--- START ---

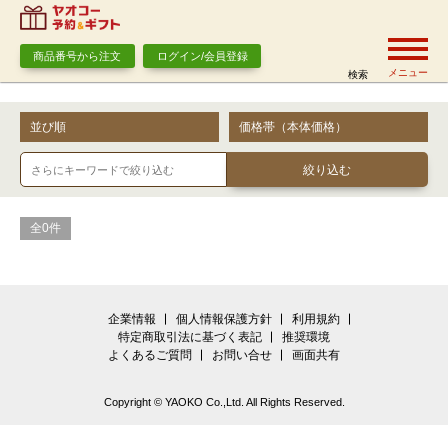
商品番号から注文
ログイン/会員登録
メニュー
検索
並び順
価格帯（本体価格）
全0件
企業情報
個人情報保護方針
利用規約
特定商取引法に基づく表記
推奨環境
よくあるご質問
お問い合せ
画面共有
Copyright © YAOKO Co.,Ltd. All Rights Reserved.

--- END ---

*Task brief*.
In the answer, the data should reappear exactly, with no pictures.

*Exercise solution*.
商品番号から注文
ログイン/会員登録
メニュー
検索
並び順
価格帯（本体価格）
全0件
企業情報
個人情報保護方針
利用規約
特定商取引法に基づく表記
推奨環境
よくあるご質問
お問い合せ
画面共有
Copyright © YAOKO Co.,Ltd. All Rights Reserved.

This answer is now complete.